La vision égyptienne
« Les questions liées à la sécurité et la stabilité dans la Corne de l’Afrique doivent être traitées dans une perspective globale », a souligné le ministre des Affaires étrangères, Sameh Choukri, lors de sa rencontre avec l’envoyé spécial des Etats-Unis pour la Corne de l’Afrique, David Satterfield, au cours de sa visite en Egypte, dans le cadre de sa tournée dans la région fin janvier. Le Caire porte également un intérêt particulier à la région de la Corne de l’Afrique pour son importance stratégique. Et ce, pour plusieurs raisons, comme l’explique Ahmad Amal: assurer la sécurité des ressources en eau, la sécurité du Soudan et de la mer Rouge.

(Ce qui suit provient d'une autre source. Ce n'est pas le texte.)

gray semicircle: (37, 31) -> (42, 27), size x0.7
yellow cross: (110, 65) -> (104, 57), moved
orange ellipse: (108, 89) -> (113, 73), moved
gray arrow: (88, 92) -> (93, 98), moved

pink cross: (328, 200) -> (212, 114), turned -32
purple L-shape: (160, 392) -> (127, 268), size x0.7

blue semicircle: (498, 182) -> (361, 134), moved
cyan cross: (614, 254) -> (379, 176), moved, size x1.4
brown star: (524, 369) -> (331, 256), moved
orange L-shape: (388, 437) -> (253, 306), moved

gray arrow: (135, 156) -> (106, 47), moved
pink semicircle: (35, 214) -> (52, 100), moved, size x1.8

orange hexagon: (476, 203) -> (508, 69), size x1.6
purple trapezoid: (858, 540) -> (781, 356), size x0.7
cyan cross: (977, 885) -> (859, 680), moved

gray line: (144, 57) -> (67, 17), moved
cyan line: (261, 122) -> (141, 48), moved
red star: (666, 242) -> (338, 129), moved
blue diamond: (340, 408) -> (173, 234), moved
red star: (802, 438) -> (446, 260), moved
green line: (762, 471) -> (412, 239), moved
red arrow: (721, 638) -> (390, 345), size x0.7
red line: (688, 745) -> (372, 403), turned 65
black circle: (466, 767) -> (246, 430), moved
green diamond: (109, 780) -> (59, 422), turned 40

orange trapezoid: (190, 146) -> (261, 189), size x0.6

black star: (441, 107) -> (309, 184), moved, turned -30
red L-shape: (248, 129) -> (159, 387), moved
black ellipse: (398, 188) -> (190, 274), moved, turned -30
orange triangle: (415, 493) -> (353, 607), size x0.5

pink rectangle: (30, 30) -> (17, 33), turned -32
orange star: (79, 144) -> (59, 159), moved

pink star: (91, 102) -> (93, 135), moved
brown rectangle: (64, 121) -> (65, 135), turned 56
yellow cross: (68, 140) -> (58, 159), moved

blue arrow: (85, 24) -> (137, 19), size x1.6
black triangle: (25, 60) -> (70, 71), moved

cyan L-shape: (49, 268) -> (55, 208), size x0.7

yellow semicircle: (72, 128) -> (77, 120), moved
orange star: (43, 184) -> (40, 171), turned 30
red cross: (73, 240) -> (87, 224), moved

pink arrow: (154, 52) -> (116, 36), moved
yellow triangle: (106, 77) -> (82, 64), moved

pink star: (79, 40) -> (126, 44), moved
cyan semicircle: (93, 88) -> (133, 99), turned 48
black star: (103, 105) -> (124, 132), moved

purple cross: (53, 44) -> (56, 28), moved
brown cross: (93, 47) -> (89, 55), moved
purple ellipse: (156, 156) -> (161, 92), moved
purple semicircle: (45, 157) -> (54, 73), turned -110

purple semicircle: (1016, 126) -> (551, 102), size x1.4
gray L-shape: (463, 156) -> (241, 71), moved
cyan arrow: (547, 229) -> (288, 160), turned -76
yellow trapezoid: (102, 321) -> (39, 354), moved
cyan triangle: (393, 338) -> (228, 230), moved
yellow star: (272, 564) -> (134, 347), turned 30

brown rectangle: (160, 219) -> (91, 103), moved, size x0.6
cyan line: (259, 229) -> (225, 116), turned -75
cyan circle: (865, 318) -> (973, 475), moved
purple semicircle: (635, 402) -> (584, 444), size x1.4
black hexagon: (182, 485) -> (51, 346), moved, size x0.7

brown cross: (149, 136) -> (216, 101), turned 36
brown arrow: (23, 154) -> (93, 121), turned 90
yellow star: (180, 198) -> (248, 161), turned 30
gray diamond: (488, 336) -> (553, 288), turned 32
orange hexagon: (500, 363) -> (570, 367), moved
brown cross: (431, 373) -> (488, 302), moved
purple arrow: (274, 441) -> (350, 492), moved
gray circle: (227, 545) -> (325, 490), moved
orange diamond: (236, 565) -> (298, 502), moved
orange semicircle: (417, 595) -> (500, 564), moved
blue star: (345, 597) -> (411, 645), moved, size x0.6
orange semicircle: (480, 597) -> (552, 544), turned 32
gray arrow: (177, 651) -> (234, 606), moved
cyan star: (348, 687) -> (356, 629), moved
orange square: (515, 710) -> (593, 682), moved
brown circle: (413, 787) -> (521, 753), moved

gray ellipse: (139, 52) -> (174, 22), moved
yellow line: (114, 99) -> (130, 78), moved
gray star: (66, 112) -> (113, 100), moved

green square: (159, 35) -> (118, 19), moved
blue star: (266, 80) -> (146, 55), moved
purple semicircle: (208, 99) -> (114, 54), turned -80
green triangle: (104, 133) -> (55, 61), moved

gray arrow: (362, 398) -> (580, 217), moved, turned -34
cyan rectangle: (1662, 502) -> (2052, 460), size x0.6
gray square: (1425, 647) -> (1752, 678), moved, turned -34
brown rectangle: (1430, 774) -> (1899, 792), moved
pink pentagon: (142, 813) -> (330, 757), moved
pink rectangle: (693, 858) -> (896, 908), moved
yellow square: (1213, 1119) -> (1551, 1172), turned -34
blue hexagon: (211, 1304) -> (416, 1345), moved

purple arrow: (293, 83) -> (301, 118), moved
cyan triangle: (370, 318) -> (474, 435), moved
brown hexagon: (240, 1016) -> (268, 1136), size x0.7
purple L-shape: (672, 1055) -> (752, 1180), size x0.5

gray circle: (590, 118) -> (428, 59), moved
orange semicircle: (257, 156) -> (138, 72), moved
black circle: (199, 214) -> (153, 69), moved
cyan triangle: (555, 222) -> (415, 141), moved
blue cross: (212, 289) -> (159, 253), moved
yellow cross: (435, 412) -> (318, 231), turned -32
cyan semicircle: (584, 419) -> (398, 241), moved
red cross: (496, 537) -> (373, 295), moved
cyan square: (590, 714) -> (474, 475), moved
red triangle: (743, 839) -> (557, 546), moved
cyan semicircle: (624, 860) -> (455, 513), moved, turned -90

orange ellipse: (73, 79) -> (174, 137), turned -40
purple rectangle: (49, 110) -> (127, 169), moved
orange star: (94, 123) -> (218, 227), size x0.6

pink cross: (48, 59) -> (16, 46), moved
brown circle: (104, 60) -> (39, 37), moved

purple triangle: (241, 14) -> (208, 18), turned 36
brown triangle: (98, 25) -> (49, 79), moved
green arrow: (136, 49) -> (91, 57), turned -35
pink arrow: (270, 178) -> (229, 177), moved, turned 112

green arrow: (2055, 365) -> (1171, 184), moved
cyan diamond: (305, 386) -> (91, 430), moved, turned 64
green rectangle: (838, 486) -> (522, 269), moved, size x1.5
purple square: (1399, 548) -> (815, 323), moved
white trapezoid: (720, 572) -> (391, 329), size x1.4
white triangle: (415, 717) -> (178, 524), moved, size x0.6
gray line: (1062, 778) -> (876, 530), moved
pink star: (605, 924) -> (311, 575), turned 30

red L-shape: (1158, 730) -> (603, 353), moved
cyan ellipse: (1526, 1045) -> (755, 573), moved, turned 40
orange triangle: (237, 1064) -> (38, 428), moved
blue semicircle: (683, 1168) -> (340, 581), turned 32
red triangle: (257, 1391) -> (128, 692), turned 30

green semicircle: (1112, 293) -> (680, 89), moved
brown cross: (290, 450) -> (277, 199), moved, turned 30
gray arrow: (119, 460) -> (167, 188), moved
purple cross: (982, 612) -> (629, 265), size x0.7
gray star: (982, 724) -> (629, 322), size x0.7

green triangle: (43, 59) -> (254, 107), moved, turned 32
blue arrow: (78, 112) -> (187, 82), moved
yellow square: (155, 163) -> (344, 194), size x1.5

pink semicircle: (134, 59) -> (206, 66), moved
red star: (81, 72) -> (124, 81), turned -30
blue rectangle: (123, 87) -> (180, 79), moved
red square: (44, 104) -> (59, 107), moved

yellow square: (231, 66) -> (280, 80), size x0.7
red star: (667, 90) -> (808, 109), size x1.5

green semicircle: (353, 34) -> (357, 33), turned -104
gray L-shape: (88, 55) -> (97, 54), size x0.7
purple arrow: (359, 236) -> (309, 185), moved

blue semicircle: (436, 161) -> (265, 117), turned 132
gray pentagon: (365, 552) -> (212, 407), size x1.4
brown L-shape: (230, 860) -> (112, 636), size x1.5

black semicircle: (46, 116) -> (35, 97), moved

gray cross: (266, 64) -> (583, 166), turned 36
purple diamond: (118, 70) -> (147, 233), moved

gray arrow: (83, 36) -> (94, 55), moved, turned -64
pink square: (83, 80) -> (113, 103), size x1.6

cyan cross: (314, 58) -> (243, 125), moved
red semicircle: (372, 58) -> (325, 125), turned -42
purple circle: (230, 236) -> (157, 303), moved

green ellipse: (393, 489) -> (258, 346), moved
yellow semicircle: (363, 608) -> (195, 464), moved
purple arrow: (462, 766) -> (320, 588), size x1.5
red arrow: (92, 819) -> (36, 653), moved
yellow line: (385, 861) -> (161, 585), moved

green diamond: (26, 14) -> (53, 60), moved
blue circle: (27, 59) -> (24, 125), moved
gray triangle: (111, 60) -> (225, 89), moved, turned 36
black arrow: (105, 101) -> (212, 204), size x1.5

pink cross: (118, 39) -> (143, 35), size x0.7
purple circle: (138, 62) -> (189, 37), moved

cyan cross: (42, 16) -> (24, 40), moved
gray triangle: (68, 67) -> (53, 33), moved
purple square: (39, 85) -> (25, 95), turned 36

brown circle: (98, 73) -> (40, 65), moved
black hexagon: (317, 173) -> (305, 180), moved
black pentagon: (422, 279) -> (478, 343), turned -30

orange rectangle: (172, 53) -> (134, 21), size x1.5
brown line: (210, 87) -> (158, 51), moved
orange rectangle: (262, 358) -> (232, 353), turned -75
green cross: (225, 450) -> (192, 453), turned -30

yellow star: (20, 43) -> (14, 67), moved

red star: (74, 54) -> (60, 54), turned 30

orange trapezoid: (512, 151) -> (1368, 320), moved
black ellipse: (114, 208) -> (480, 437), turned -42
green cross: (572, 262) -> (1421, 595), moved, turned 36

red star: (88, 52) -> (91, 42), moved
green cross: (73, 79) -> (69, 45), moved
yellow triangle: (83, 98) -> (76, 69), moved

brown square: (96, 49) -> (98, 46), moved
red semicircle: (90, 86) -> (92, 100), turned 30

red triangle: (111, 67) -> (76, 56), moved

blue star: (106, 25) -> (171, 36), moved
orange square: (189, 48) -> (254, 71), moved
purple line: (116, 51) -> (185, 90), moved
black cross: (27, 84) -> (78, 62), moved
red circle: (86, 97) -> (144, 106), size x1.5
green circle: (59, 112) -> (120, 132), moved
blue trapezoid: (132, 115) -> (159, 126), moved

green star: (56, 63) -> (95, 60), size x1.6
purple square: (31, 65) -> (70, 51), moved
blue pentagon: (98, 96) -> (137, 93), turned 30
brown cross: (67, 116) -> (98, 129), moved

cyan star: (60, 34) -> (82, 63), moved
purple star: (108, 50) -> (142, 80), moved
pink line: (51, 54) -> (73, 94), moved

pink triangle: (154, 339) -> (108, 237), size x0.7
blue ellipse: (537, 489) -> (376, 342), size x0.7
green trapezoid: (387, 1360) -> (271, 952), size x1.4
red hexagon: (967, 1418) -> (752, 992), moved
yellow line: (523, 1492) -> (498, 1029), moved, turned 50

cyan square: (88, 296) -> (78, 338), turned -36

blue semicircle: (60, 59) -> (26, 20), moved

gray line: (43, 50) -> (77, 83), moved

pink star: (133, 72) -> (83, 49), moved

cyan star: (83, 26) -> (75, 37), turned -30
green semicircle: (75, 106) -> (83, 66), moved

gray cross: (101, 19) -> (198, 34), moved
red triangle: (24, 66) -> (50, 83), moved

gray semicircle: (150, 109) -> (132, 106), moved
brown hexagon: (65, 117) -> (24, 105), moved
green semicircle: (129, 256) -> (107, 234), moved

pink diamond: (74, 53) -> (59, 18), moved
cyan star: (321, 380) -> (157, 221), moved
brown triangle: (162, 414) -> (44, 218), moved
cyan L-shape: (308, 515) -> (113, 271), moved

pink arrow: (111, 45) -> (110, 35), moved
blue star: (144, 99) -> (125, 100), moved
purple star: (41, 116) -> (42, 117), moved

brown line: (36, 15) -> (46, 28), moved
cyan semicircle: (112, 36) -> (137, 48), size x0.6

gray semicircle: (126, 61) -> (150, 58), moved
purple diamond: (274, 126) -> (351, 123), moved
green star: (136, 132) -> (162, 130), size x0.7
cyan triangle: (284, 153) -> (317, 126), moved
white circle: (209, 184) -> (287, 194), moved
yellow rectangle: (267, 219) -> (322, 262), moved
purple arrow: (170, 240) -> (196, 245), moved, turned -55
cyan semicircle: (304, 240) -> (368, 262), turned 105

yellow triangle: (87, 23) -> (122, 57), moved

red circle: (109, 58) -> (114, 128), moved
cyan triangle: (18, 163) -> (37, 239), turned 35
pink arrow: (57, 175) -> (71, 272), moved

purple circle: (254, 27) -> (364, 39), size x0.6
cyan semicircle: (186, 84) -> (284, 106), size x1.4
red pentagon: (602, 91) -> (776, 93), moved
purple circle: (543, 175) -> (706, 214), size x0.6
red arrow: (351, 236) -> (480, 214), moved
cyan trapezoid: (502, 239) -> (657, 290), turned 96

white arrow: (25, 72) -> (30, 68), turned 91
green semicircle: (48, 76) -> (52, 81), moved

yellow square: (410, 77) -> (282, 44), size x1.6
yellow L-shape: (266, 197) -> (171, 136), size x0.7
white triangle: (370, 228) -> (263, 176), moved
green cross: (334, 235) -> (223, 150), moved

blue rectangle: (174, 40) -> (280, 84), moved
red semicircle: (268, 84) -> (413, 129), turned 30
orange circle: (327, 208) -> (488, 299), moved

La visite du président Abdel-Fattah Al-Sissi à Djibouti, le 27 mai 2021, était une date importante dans l’histoire des relations de l’Egypte avec la Corne de l’Afrique. Il s’agit de la première visite d’un président égyptien à Djibouti, depuis son indépendance en 1977. Outre les efforts politiques et diplomatiques, l›Egypte a signé une série d›accords de coopération de défense et de sécurité avec plusieurs pays de la région: l›Ouganda, le Kenya, le Burundi, le Soudan et Djibouti. Sur le plan économique, l’Egypte et Djibouti viennent de signer trois protocoles d’entente, lors de la visite du président djiboutien, Ismaïl Omar Guelleh, au Caire le 9 février. Le premier porte sur la création d’un mécanisme de concertation politique entre les deux ministères des Affaires étrangères, le deuxième sur la création d’une zone logistique égyptienne à Djibouti et enfin, un protocole d’entente dans le domaine de l’énergie et des ressources renouvelables.